The initial depolarisation of the SA node cells is too small to detect, but the so-called P wave is caused by the wave of depolarisations sweeping over both atria and the QRS complex by ventricular depolarisation (much larger as the tissue mass is larger). The T wave is caused by ventricular repolarisation but the earlier atrial repolarisation signal is swamped by the much larger QRS complex. Changes is the size of voltage spikes or in the time of the P-R and Q-T intervals provide important diagnostic information. Autonomic nervous control of the heart The autonomic or involuntary nervous system (ANS; see later in module) has two divisions, the sympathetic (fight or flight) system and the parasympathetic (rest and repose) system. Atria including SA and AV nodes innervated by both, while the ventricles are mainly stimulated by sympathetic nerve fibres which outnumber the parasympathetic fibres. Stimulation of the parasympathetic vagus nerve dominates the heart rate of a healthy resting person by releasing the neurotransmitter acetylcholine (ACh) at synapses on the SA node. As the ACh concentration increases, chemically-regulated K+ channels are opened in the membrane, which repolarises even more (hyperpolarisation) and therefore takes longer to return to the threshold for the next action potential (Martini Fig 18-22b). Hence the heart rate decreases (bradycardia). Conversely, sympathetic nerves releasing noradrenaline (NE) at the nodes open Ca2+ channels which reduce repolarisation so that it takes less time for the node membranes to reach threshold for the next action potential and the heart rate increases (tachycardia; Martini Fig 18-22c).
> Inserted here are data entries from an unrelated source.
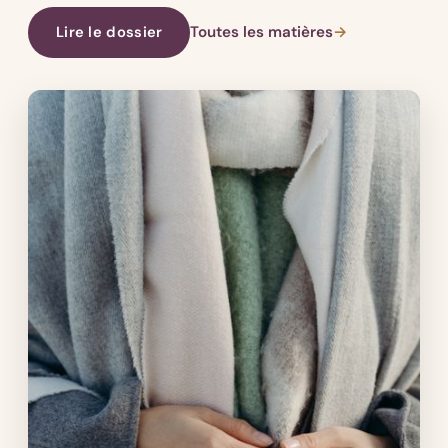
Lire le dossier
Toutes les matières
→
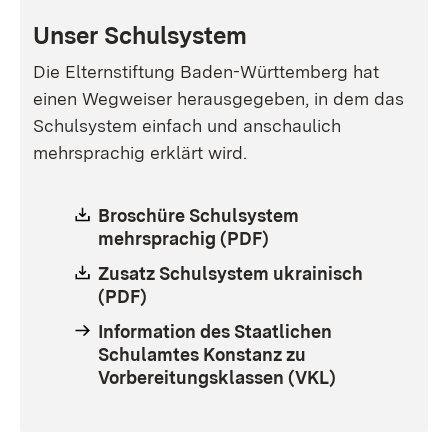
Unser Schulsystem
Die Elternstiftung Baden-Württemberg hat
einen Wegweiser herausgegeben, in dem das
Schulsystem einfach und anschaulich
mehrsprachig erklärt wird.
Download:
Broschüre Schulsystem
mehrsprachig (PDF)
(Öffnet in neuem Fen
Download:
Zusatz Schulsystem ukrainisch
(PDF)
(Öffnet in neuem Fenster)
Information des Staatlichen
Schulamtes Konstanz zu
Vorbereitungsklassen (VKL)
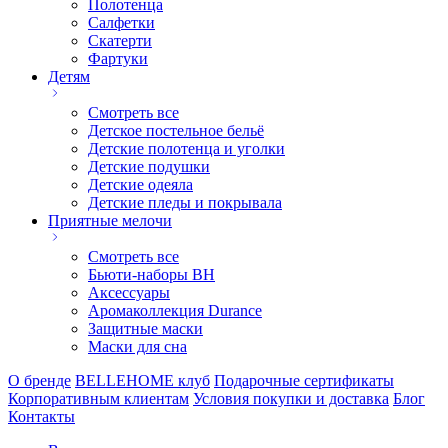
Полотенца
Салфетки
Скатерти
Фартуки
Детям
Смотреть все
Детское постельное бельё
Детские полотенца и уголки
Детские подушки
Детские одеяла
Детские пледы и покрывала
Приятные мелочи
Смотреть все
Бьюти-наборы ВН
Аксессуары
Аромаколлекция Durance
Защитные маски
Маски для сна
О бренде
BELLEHOME клуб
Подарочные сертификаты
Корпоративным клиентам
Условия покупки и доставка
Блог
Контакты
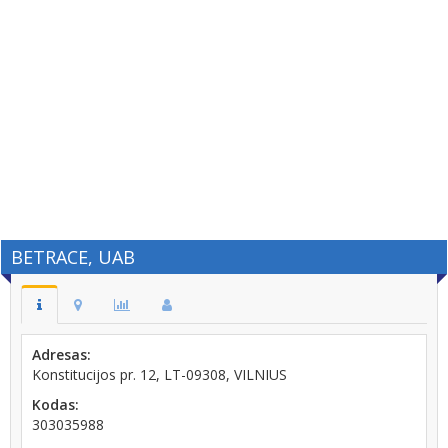
BETRACE, UAB
Adresas:
Konstitucijos pr. 12, LT-09308, VILNIUS
Kodas:
303035988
During cardiac reflexes, cardiac centres in the brain stem (Martini Fig 18-21) control the autonomic regulation of cardiac activity cardio-acceleratory centre controls sympathetic neurons which will stimulate the heart cardio-inhibitory centre controls the parasympathetic neurons which slow the heart rate Both cardiac centres are regulated by reflex pathways and by inputs from higher brain centres, in particular the hypothalamus. They respond to changes in blood pressure and O2 and CO2

blood gas levels in the arteries. If the blood pressure falls, arterial O2 will fall and CO2 will rise. This will reduce parasympathetic release of ACh and stimulate sympathetic release of NE, both of which result in an increase in heart rate until the blood pressure is brought back to normal (see week 3-4).